L’Afrique Australe est en train d’entamer toute seule, sa troisième vague depuis quelques semaines. Le nombre de cas augmente, de décès également. Mais toujours pas dans des proportions dramatiques. Cependant, l’exemple indien devrait appeler à la prudence. Les indiens (leur gouvernement) se croyait à l’abri du Covid pour des raisons assez similaires à celles expliquées plus haut pour l’Afrique. Puis un variant est arrivé et avec lui une catastrophe sanitaire, certainement sous évaluée au niveau statistique. On n’espère pas une telle situation en Afrique, et l’on peut encore espérer que l’immunité obtenue dans un grand nombre de pays (2,3 milliards de premières doses administrées) désamorce l’épidémie. Mais on peut aussi craindre (comme malheureusement les craintes se sont souvent confirmées depuis un an et demi), que le manque de vaccinés favorise l’émergence de nouveaux variants et fassent plonger le continent… et le reste du monde dans l’abyme.

Malgré des faibles conséquences sanitaires, des conséquences économiques dramatiques

La plupart des pays du continent n’ont pas eu d’autres choix que de maintenir leur économie domestique ouverte. Mais ils ont subi de plein fouet les conséquences du ralentissement de l’économie mondiale. La baisse de la consommation, notamment de matières premières, la baisse des échanges, ont touché de plein fouet l’économie. Par ailleurs, les prévisions de croissance économique sont deux fois plus faibles en Afrique que dans le reste du monde (3,4 contre 6% dans le reste du monde). Les états n’ont pas eu les moyens que les pays dits développés ont mis en place. Les entreprises, le marché informel (important) sont demeurés sans aide. L’un des pays aux statistiques les plus fiables, l’Afrique du Sud estime que son taux de chômage est passé de 27% en 2019 à plus de 40% en 2021. cela laisse deviner la casse sociale et les risques que cela peut entraîner à moyen terme… politiquement.

Et le voyage en Afrique dans tout cela ?

De nombreux pays africains ont une forte dépendance de leur économie au tourisme. Plus de 10% de leur PIB en dépend. Les pays d’Afrique Australe, d’Afrique du Nord ou d’Afrique de l’Est sont largement concernés par l’effondrement du nombre de voyageurs. Assez peu actif dans le lobbying indispensable pour l’ouverture des frontières des pays du Nord, la plupart du continent (à l’exception de l’Afrique du Sud) est classé en “orange”. Cela est un moindre mal et permet déjà aux vaccinés occidentaux de retourner en Afrique.
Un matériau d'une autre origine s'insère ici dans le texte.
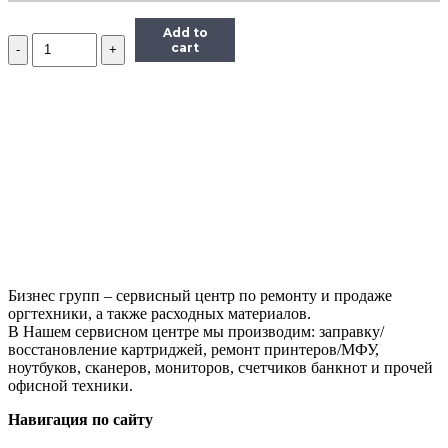
Add to
Количество
cart
Чип
ELP
TK8315Y
для
Kyocera
TASKalfa
2550ci,
желтый,
6000
страниц
Бизнес групп – сервисный центр по ремонту и продаже
оргтехники, а также расходных материалов.
В Нашем сервисном центре мы производим: заправку/
восстановление картриджей, ремонт принтеров/МФУ,
ноутбуков, сканеров, мониторов, счетчиков банкнот и прочей
офисной техники.
Навигация по сайту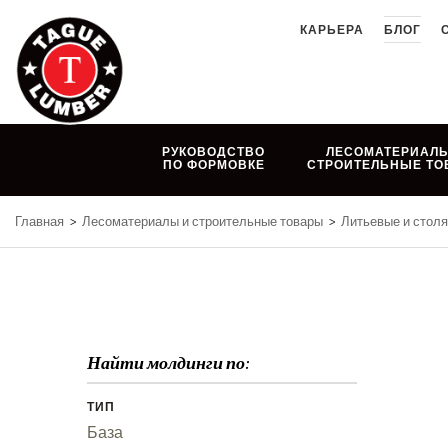
Skip
КАРЬЕРА
БЛОГ
to
content
РУКОВОДСТВО
ЛЕСОМАТЕРИАЛЫ
ПО ФОРМОВКЕ
СТРОИТЕЛЬНЫЕ ТО
Главная
>
Лесоматериалы и строительные товары
>
Литьевые и стол
Найти молдинги по:
ТИП
База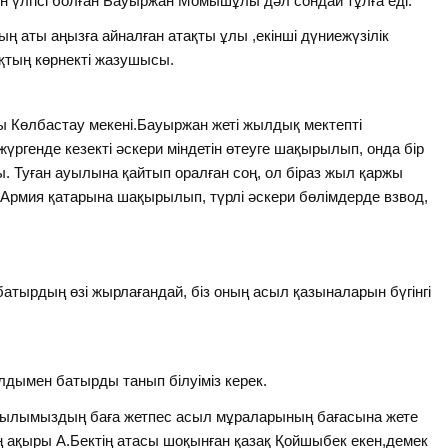
ерен үлгісі болған Бауыржан Момышұлы дәл сондай тұлға еді.
ың аты аңызға айналған атақты ұлы ,екінші дүниежүзілік
қтың көрнекті жазушысы.
Көлбастау мекені.Бауыржан жеті жылдық мектепті
 жүргенде кезекті әскери міндетін өтеуге шақырылып, онда бір
. Туған ауылына қайтып оралған соң, ол біраз жыл қаржы
 Армия қатарына шақырылып, түрлі әскери бөлімдерде взвод,
батырдың өзі жырлағандай, біз оның асыл қазыналарын бүгінгі
алдымен батырды танып білуіміз керек.
сылымыздың баға жетпес асыл мұраларының бағасына жете
 ақыры А.Бектің атасы шоқынған қазақ Қойшыбек екен,демек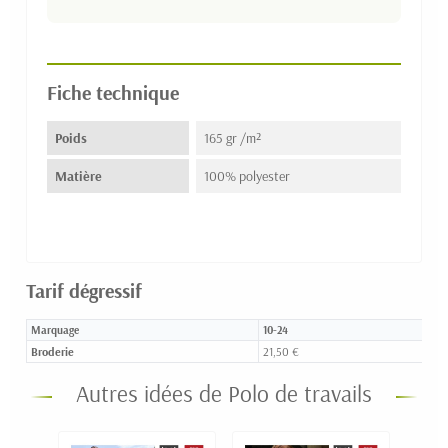
Fiche technique
Poids
165 gr /m²
Matière
100% polyester
Tarif dégressif
Marquage
10-24
Broderie
21,50 €
Autres idées de Polo de travails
Par ailleurs, la plupart des voyages notamment en Afrique de l’Est et Australe, sont des voyages organisés autour de la nature (safari), en plein air et normalement privilégiant par définition la distanciation sociale. Il est donc fortement conseillé, si vous êtes vaccinés, de partir en Afrique, tant la fréquentation touristique est faible et les sensations sont fortes… uniques même. Des zones comme le cratère de Ngorongoro, devenues de hub du tourisme presque de masse, ont retrouvé la tranquillité des débuts du tourisme. Les prix demeurent encore maîtrisés. Les opérateurs locaux, fortement impactés par la crise, se referont une santé, et si le niveau de service va forcément baisser légèrement, la joie du retour “à la normale” va avoir des conséquences extraordinaires pour le voyageur.

Et après ?

Si la page de la pandémie de Covid se tourne en 2022, les prix vont inévitablement augmenter. Et augmenter nettement. Il est probable que la demande augmente par une sorte d’effet de rattrapage mais aussi que les entreprises (hôtels, prestataires, agences) cherchent à se “refaire” et rattraper les énormes pertes subies pendant 2 ans. Donc, un conseil dans l’immédiat, si vous êtes vaccinés, et que vous pouvez vous le permettre, il vous faut partir dès cette année. Après, le tourisme en Afrique demeure une industrie d’avenir, qui s’oriente souvent vers un développement équitable. Donc, l’avenir sera merveilleux, nous l’espérons. Il s’agit cependant, maintenant, de gérer le présent et trouver un moyen de convaincre les africains que le vaccin est, semble t’il pour eux aussi, leur seul salut.